Work order - From the entries below, list each line with "verwijderen".
################
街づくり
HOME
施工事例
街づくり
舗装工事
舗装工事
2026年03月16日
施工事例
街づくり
################
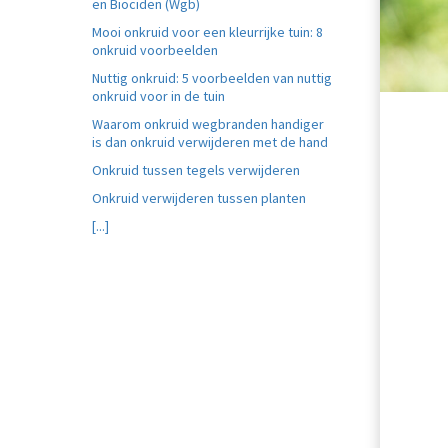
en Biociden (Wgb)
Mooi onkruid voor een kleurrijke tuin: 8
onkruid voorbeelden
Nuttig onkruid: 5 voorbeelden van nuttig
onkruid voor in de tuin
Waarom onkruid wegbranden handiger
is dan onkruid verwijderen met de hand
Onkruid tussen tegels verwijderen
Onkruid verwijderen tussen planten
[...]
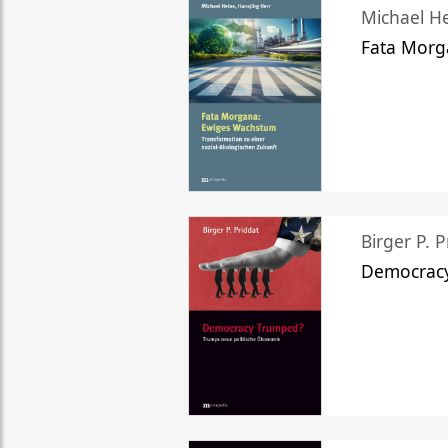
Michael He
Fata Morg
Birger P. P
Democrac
################
Task result -
is dan onkruid verwijderen met de hand
Onkruid tussen tegels verwijderen
Onkruid verwijderen tussen planten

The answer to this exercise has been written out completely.